Whether that’s sitting outside watching nature while practicing the breathing exercises or doing something manual like learning to “ZenTangle” or something which will require the mind to slow down and focus on a single task while practicing breathing…look for ways to express yourself ( sketching, painting, whittling, ceramics, singing, journaling… whatever fits for you… explore something new!)

13. Weighted blankets

Weighted blankets can help balance the sympathetic and parasympathetic nervous system. A weighted vest or ankle weights can help when out and about.

14. Give yourself permission to heal

Acknowledge healing any form of brain injury and nervous system injury takes time. Choose to stop comparing what life was like before Electrical Injury and what it’s like now. Choose to only ever compare today to yesterday.

15. Find a neurologist who specializes in seizure disorders

They’re more likely to recognize that seizures can potentially cause lasting neurological problems that cannot be seen on a brain scan which can be best supported with comprehensive assessments and rehabilitation as indicated.

16. Assessments to Request

From your GP, request a comprehensive balance, vestibular, and motor assessment from physical therapy and occupational therapy.

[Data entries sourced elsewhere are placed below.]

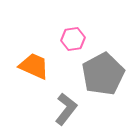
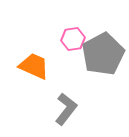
gray pentagon: moved 20 px up
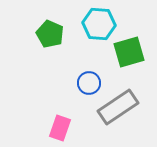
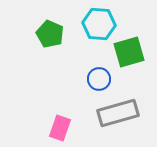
blue circle: moved 10 px right, 4 px up
gray rectangle: moved 6 px down; rotated 18 degrees clockwise
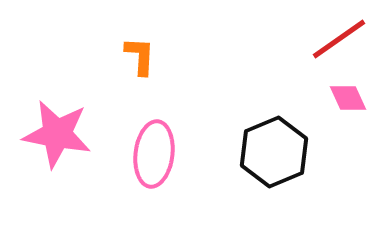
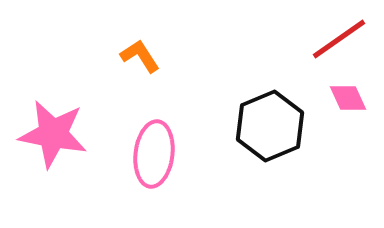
orange L-shape: rotated 36 degrees counterclockwise
pink star: moved 4 px left
black hexagon: moved 4 px left, 26 px up
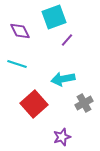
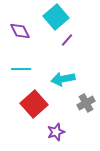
cyan square: moved 2 px right; rotated 20 degrees counterclockwise
cyan line: moved 4 px right, 5 px down; rotated 18 degrees counterclockwise
gray cross: moved 2 px right
purple star: moved 6 px left, 5 px up
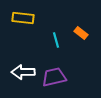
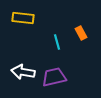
orange rectangle: rotated 24 degrees clockwise
cyan line: moved 1 px right, 2 px down
white arrow: rotated 10 degrees clockwise
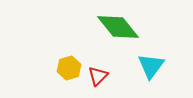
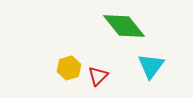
green diamond: moved 6 px right, 1 px up
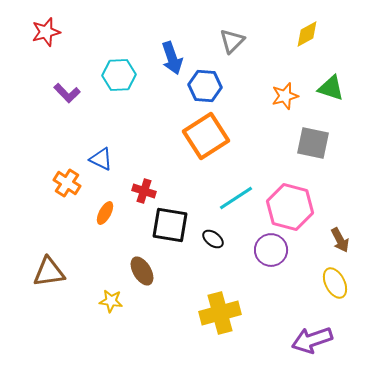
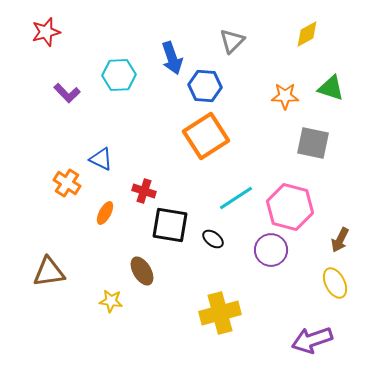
orange star: rotated 16 degrees clockwise
brown arrow: rotated 55 degrees clockwise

Request a comprehensive brain injury assessment through a speech pathologist familiar with a cognitive communication disorder.

17. Find a Neuro-Optometric rehabilitation specialist

They are formally trained in assessing for brain injury by examining how the brain is processing the visual stimulus. Improving visual processing can enhance memory. They can also assess whether ocular muscle weakness from EI to the head is contributing to headaches and provide appropriate visual rehabilitation. (NORAvisionrehab.org)

Final Thoughts

Most of the things listed above are low-cost (with the exception of rehabilitation interventions and ionic air filters).

The game changer for me was finding a neurologist who specialized in seizures and having a GP willing to refer me to be formally assessed for brain injury by a Physical therapist, Occupational Therapist, speech therapist, and vision rehabilitation specialist.

With all their reports detailing my injuries and functional limitations, I qualified for disability which then paid for my rehabilitation.

I really cannot over-emphasize how much these 17 things have helped improve my quality of life. I’ve gathered these tools over the course of years. This isn’t a definitive list, nor is it a checklist of things you must do in order to feel better after treatment. Think of it just as a brainstorming session to consider discussing with your medical professionals. Remember, it’s important to discuss changes to diet and supplements with your doctor before beginning any interventions.

Hopefully, these ideas can help you brainstorm other possible interventions to help improve the quality of life after ECT. You might come up with something that helps that my doctors or I have never considered! I’d love to learn from you! 

There is Life after ECT, and there is hope for life after ECT. The darkest hour is just before dawn. Hold on. The light will come. 


Sarah P. Hancock

Sarah Price Hancock, MS, CRC, lived for nearly two decades misdiagnosed with severe "treatment resistant" mental illness. She was given 116 bilateral ECT treatments and now lives with Delayed Electrical Injury's Myoneuroal Disorder. Sarah holds a Master’s in Rehabilitation Counseling and taught for four years in San Diego State University’s Rehabilitation Counseling program. She is the Co-Founder and Trustee of the Ionic Injury Foundation. She also hosts The Emotional Self-Reliance Podcast and guest lectures on psychiatric recovery.